Dell’interazione tra lupo ed animali domestici si è parlato a lungo, soprattutto in relazione alla positiva esperienza del Parco Nazionale della Majella (PNM). I numeri relativi ai danni arrecati al bestiame, tra i più bassi mai registrati, rendono quello della Majella un interessante case study. Secondo quanto riportato da Simone Angelucci, veterinario del PNM, l’indennizzo economico annuo corrisposto dal parco agli allevatori si aggirerebbe attualmente sui 20-25mila euro: indice, questo, di come ottimi risultati siano stati raggiunti nella gestione del “conflitto” uomo-lupo grazie allo sviluppo di interessanti ed innovative misure di prevenzione e mitigazione del danno, messe in pratica anche alla luce di risultati estremamente significativi emersi da recenti studi, secondo i quali gli animali domestici rappresenterebbero solo il 5% degli animali predati dal carnivoro, che, stando sempre ai dati, preferirebbe di gran lunga il cinghiale.
Il dott. Angelucci ha poi evidenziato come casi di predazione multipla, nei confronti soprattutto di ovini, si verifichino spesso in pascoli cespugliati e in condizioni meteo di nebbia o pioggia, sottolineando quindi come i danni al bestiame possano essere minimizzati grazie ad un maggiore controllo del gregge (spesso lasciato in condizioni di semi-abbandono) con l’ausilio di cani, e tramite un corretto utilizzo di recinzioni elettrificate, spesso presenti, ma non funzionanti.

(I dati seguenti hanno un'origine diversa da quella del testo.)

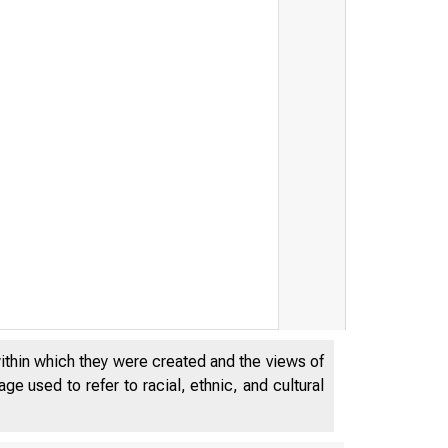
within which they were created and the views of
e used to refer to racial, ethnic, and cultural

Al sistema di indennizzo economico, di cui comunque si è lamentata la lentezza e la difficoltà burocratica, è stata poi nel parco della Majella affiancata una pratica di restituzione del capo predato, secondo cui è possibile per gli allevatori ricevere, al posto del corrispettivo monetario, capi selezionati provenienti da due greggi di cui si è dotato il parco.
A questo punto, esiste davvero un problema lupo? Secondo quanto emerso al convegno, no.
Annette Mertens, Life project Manager, ha sottolineato come per molti allevatori ed abitanti la questione sia soprattutto emozionale: le difficoltà ci sono, a partire dalla mancanza di acqua e ripari fino ai problemi relativi alla stima dei danni, basata spesso su prezzi all’ingrosso. A prevalere è tuttavia spesso un senso di abbandono, di rabbia, una mancanza di fiducia nelle autorità: in queste condizioni chiamare in causa il lupo è spesso l’unico modo di essere ascoltati.